Date of Award
Campus Access Dissertation
Computer Science and Engineering
Access control systems must adjust to evolving business needs, such as accommodating new and modified business needs. These changes may require new skills or the modification of privileges users have in a given security system. Current access control models are not flexible enough to accommodate such changes. In the first part of this dissertation, we propose a business-oriented approach to support accurate and dynamic user-role assignments for the RBAC model. A novel aspect of this work is the agile adaptation of RBAC-based access control policies to changes in organizational needs, while reducing the burden of security administration.
Another important challenge we address in this dissertation is the problem of policy composition. In collaborative environments where resources must be shared across multiple sites and between different entities, access control policies of the participants must be composed in order to define a coherent policy. Developing automated policy composition frameworks that are sound and practical has however been a long-standing problem. The difficulty of this problem increases when the policies to compose are stated independently and by autonomous entities. The diversity of the policies to combine may lead to conflicts where two policies yield contradictory decisions. Thus, a crucial step when composing policies is to ensure these policies are compatible, that is they maintain similar levels of security. Our work aims thus at developing more advanced techniques to address policy conflicts. We propose a technique to compose access policies that are stated in XACML by independent entities. We provide a precise and non-ambiguous specification of the policies in logic form.
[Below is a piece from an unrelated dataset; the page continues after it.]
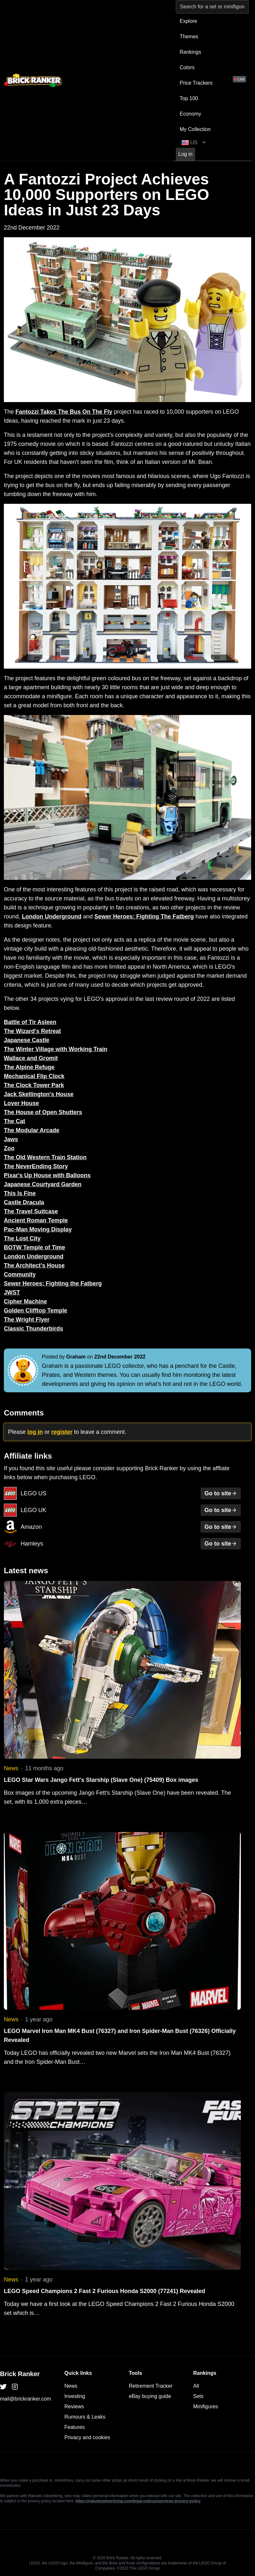 This screenshot has height=2576, width=255. I want to click on Jack Skellington's House, so click(38, 1094).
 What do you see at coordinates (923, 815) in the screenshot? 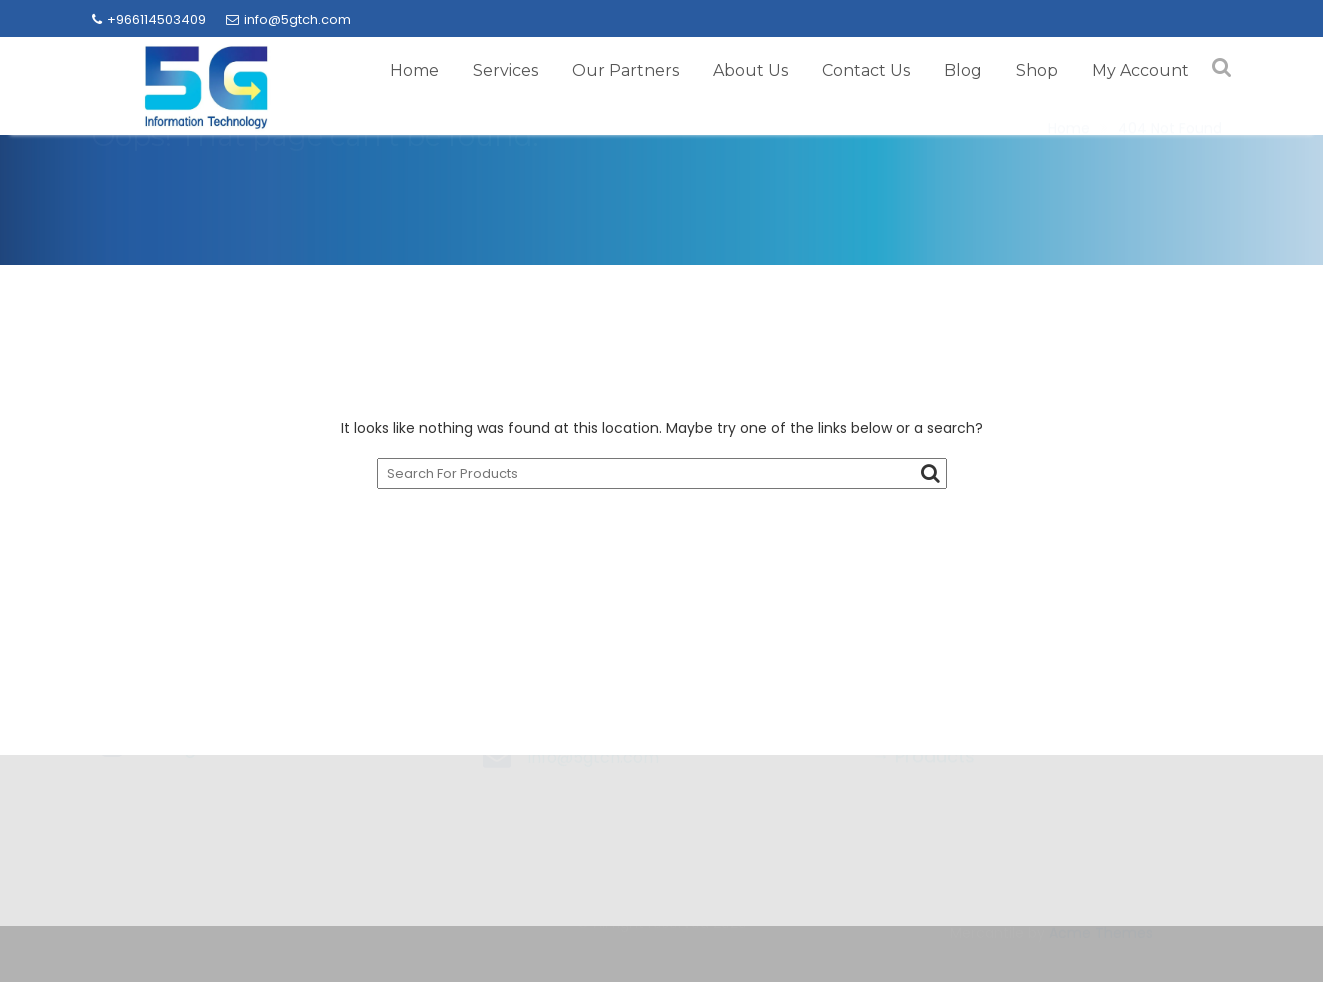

We use a logic representation to build the foundations for a solid reasoning about the correctness and the soundness of the algorithms that we design to detect conflicts and the causes.
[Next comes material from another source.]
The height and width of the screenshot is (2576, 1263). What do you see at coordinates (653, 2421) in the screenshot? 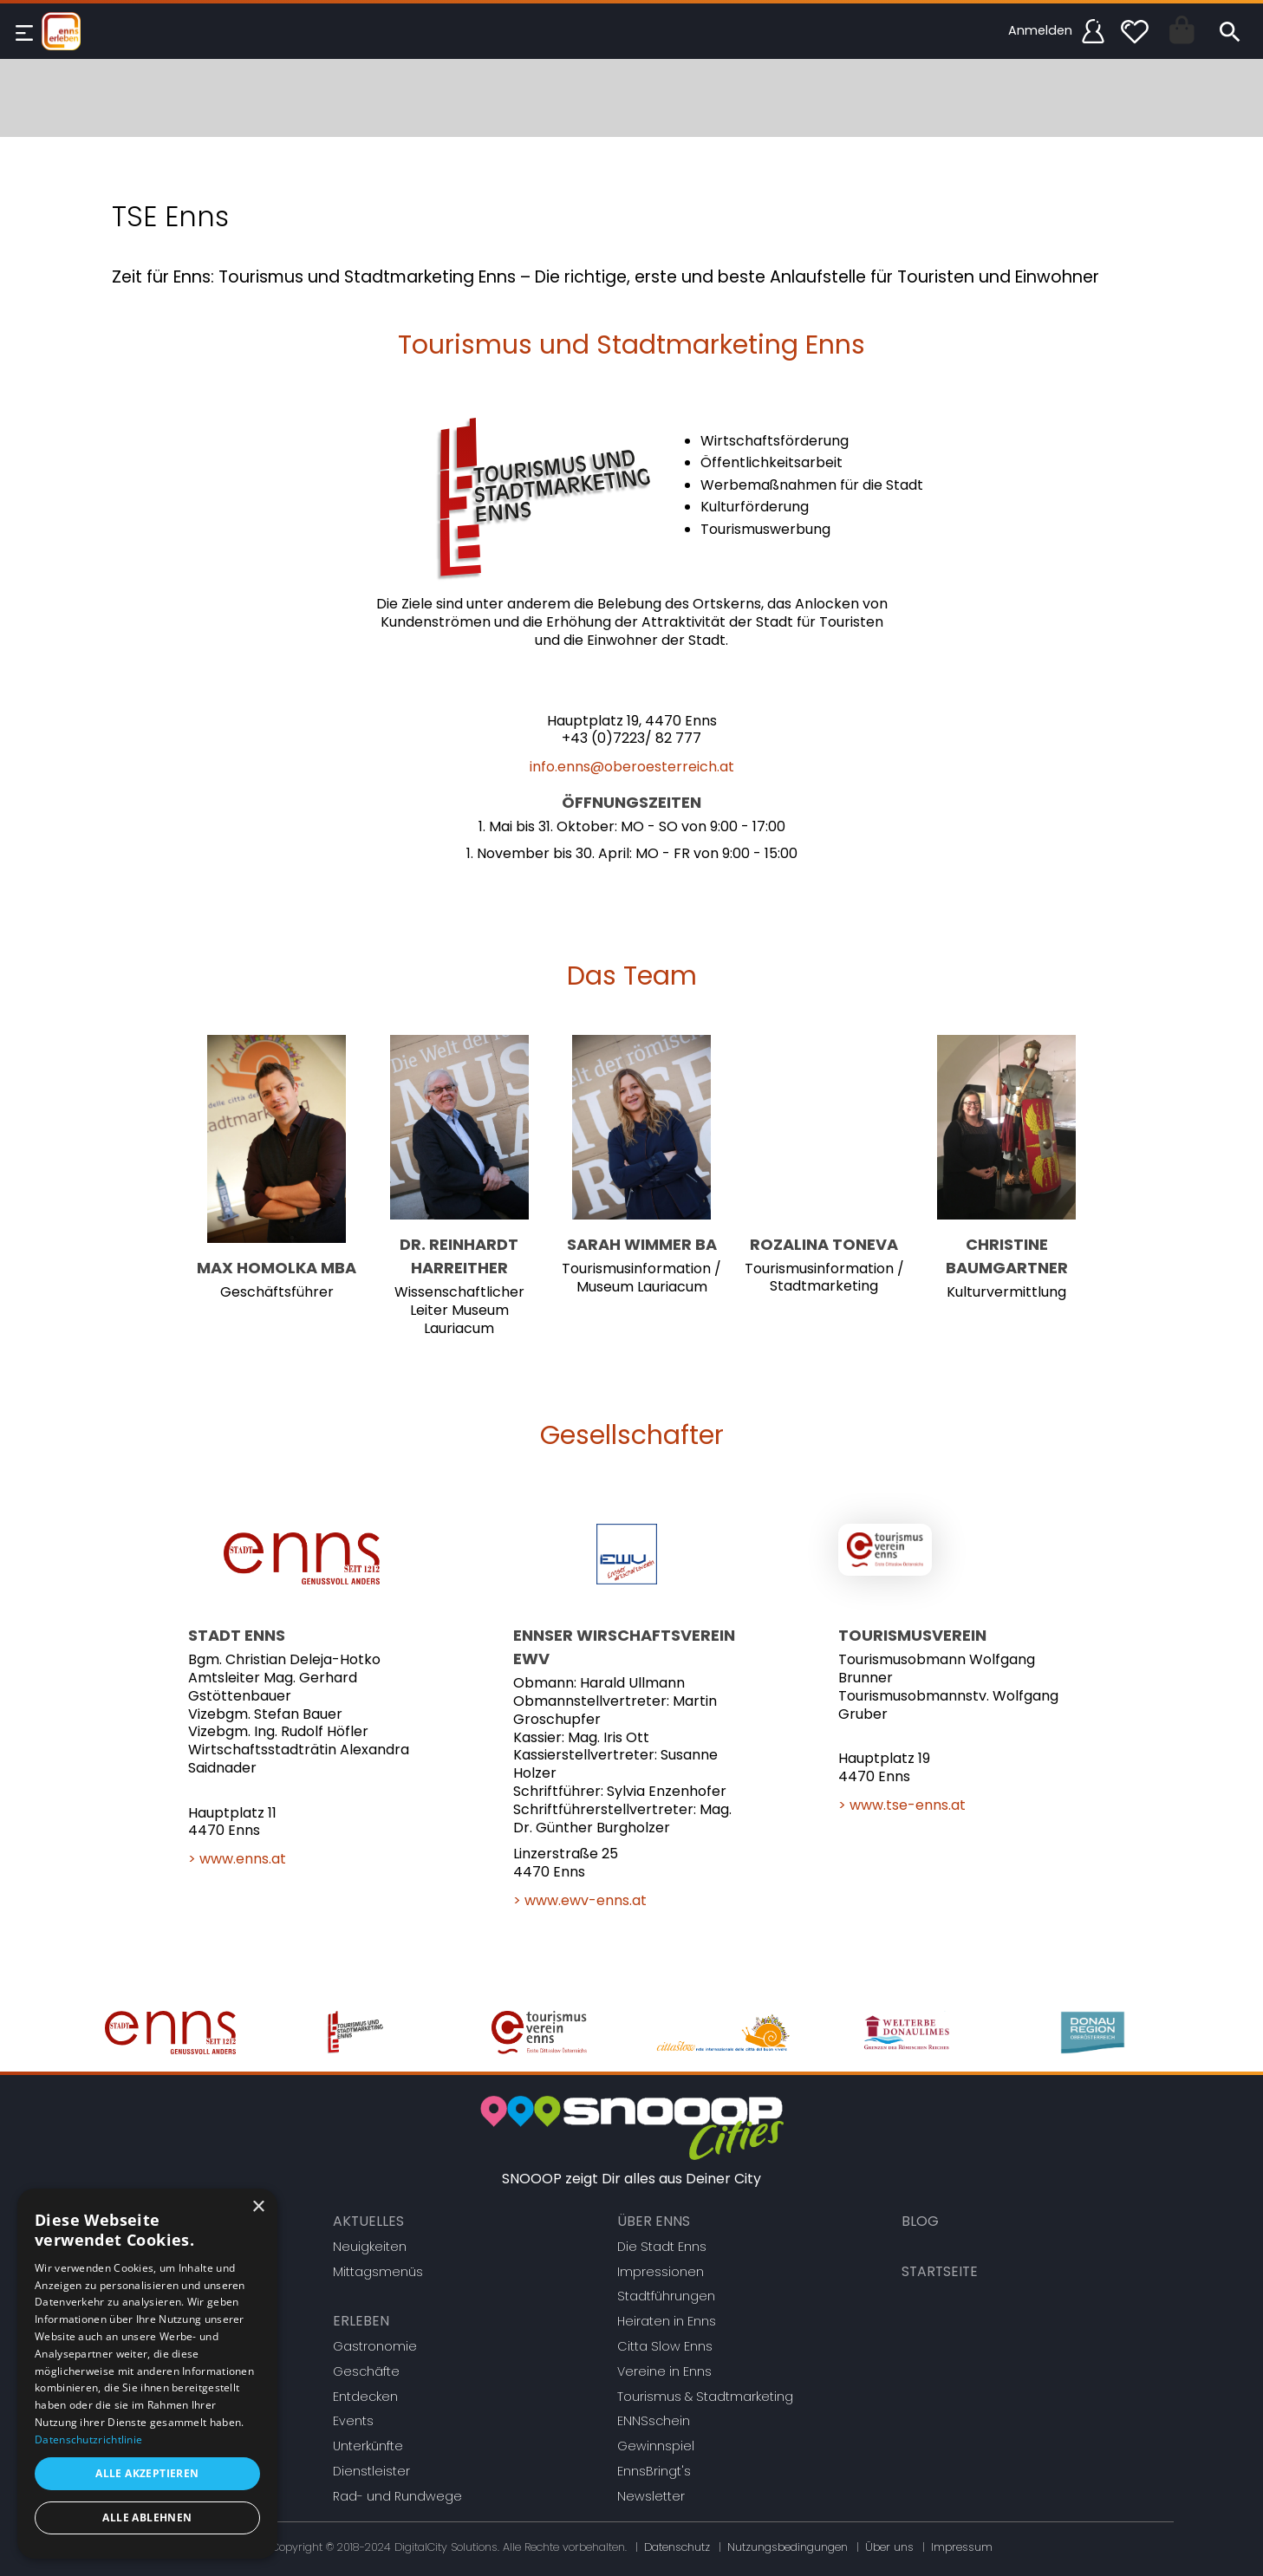 I see `ENNSschein` at bounding box center [653, 2421].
Finally, we propose a risk-adaptive access control model for managing human users requests for information on database systems. With this model, request to access information in a database is granted if doing so will not drastically degrade the performance of the system. On the contrary, our model proposes to the information requester a replacement query similar to the original request which when executed will provide acceptable answers without preventing the processing of other queries. In addition to being similar to the original request, this request is also safe i.e., it causes no performance issues, and secure i.e., access to the answer-set of the query is authorized to the requester. Compared to most of the existing query analysis techniques, the distinctive aspect of this model is that it decouples the process of analyzing the resources requirements of a request from its execution. Thereby, the execution of the request can be postponed in case it is considered to cause overhead.